Brandon Quincy Adams (born July 31, 1989) is an American professional boxer who challenged for the WBC middleweight title in 2019. He was the winner of season 5 of The Contender series.

Early life 
Adams was born on July 31, 1989, between Compton and Watts in Los Angeles, California.  He fought against involvement with gangs and drugs early on in life, surviving through what he calls "faith and a courageous sense of humor." Eager to participate in sports as a youth, but shunned for his family's troubled reputation in the streets of Compton and Watts, Adams found a way around the hardships of the neighborhood by using the discipline of boxing as a way to better his opportunities in life and to defend himself. "I saw my older brothers get shot, lost best friends within 100 feet from where I lie my head," Adams explained. "I had to defend myself from being bullied because fighting was a reality of the streets. Being very small for my age, certainly the smallest of all my friends, I naturally had more to prove."

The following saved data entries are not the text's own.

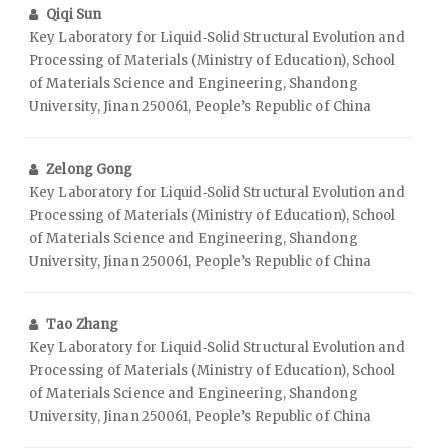
Qiqi Sun
Key Laboratory for Liquid‑Solid Structural Evolution and
Processing of Materials (Ministry of Education), School
of Materials Science and Engineering, Shandong
University, Jinan 250061, People’s Republic of China
Zelong Gong
Key Laboratory for Liquid‑Solid Structural Evolution and
Processing of Materials (Ministry of Education), School
of Materials Science and Engineering, Shandong
University, Jinan 250061, People’s Republic of China
Tao Zhang
Key Laboratory for Liquid‑Solid Structural Evolution and
Processing of Materials (Ministry of Education), School
of Materials Science and Engineering, Shandong
University, Jinan 250061, People’s Republic of China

Quickly gaining a reputation after winning several backyard brawls, Brandon's neighbor "Big Al" took notice and brought him into the professional and legalized world of boxing. Introducing him into the "last old school boxing gym" in South Central Los Angeles, Big Al became Brandon's mentor and first trainer. "My neighbor Big Al saw my enthusiasm to box and make it out of the backyard, so he began taking me to the gym," Adams explained of his mentor. "Al introduced me to everyone in the gym, he had me do strength and conditioning in the same sessions as my training. He was a male figure that stepped in to try to mentor and help me, and I’m forever grateful."

Career 
In the same gym, Brandon eventually developed into a world class boxer under the tutelage of Hall of Fame trainer Dub Huntley, a trainer portrayed in the film Million Dollar Baby. "Dub would say I need to turn pro ASAP. I started training at 19, my first amateur fight was at 20, My first professional fight at 21. A feat nearly unheard of in the boxing industry. I was moving really fast because they believed in me," Adams said. "I went pro inside of two years, which is very unusual. Dub had multiple world champions and when he saw me train, he said I was ready to turn pro, he told me I would be a world champion."

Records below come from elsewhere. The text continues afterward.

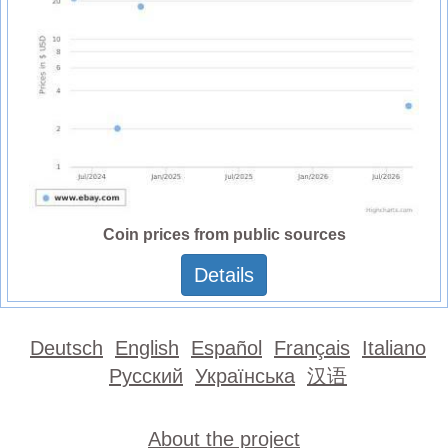
Coin prices from public sources
Details
Deutsch
English
Español
Français
Italiano
Русский
Українська
汉语
About the project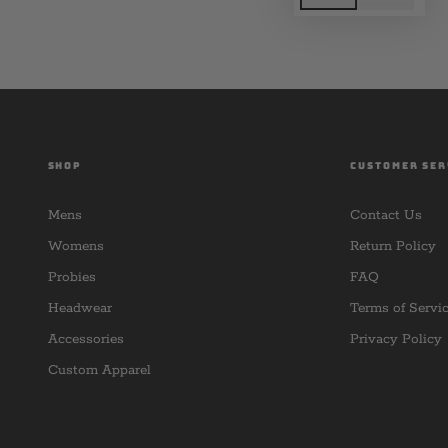
SHOP
CUSTOMER SER
Mens
Contact Us
Womens
Return Policy
Probies
FAQ
Headwear
Terms of Servi
Accessories
Privacy Policy
Custom Apparel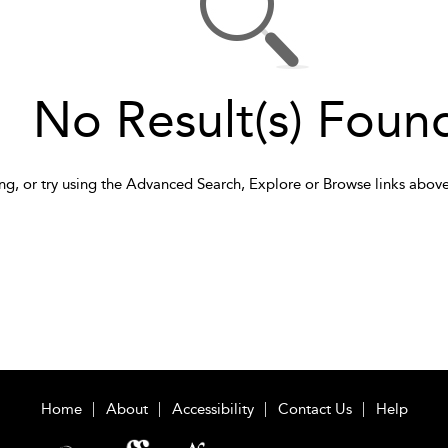
No Result(s) Foun
ng, or try using the Advanced Search, Explore or Browse links above
Home
About
Accessibility
Contact Us
Help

After years of victories, Adams earned his nickname "The Cannon," dominating several local showcases and accumulating an undefeated record in fights across the U.S. and Mexico. Gaining the attention of the boxing community, Adams was requested for training camps by boxing contenders Shawn Porter, Gennady Golovkin and Antonio Margarito. In 2013, he signed with Banner Promotions and in 2015, he participated in ESPN's nationally televised annual Boxcino Tournament.

He ultimately finished runner-up in the tournament after a false blood doping accusation severely affected his training regiment, his ability to meet the required weight class, and his energy during the fight. A defeated fighter had falsely accused him of taking performance enhancers, which required Adams to be cleared by the Boxing Commission. After their independent blood tests cleared him to fight, he only had two days to lose twelve pounds. He accomplished this through the usage of sweat creams, sauna suits, and running. The extreme measures depleted his strength and caused him to lose the second round.

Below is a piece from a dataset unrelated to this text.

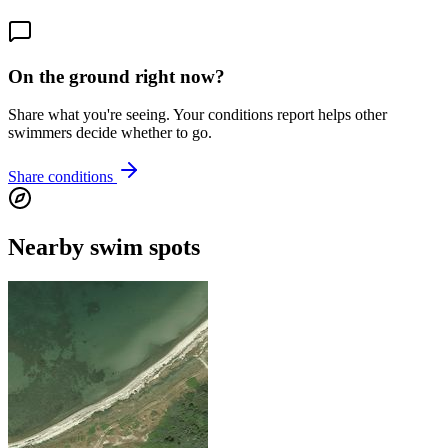
On the ground right now?
Share what you're seeing. Your conditions report helps other
swimmers decide whether to go.
Share conditions
Nearby swim spots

Relegating to full recovery mode over the next few years, in 2018 Brandon was invited to join season 5 of the EPIX network television show The Contender. The show revived his career, leading to his victory over Shane Mosley Jr. for the show finale and championship. Unfortunately, Big Al died from a heart attack during this time. Although severely affected by Big Al's death, Adams fought on 29 June 2019 against Jermall Charlo in Houston, Texas. Airing on Showtime with big box office appeal, the fight marked Brandon's national debut with over one million expected viewers. Charlo won the fight on points, retaining the WBC middleweight title.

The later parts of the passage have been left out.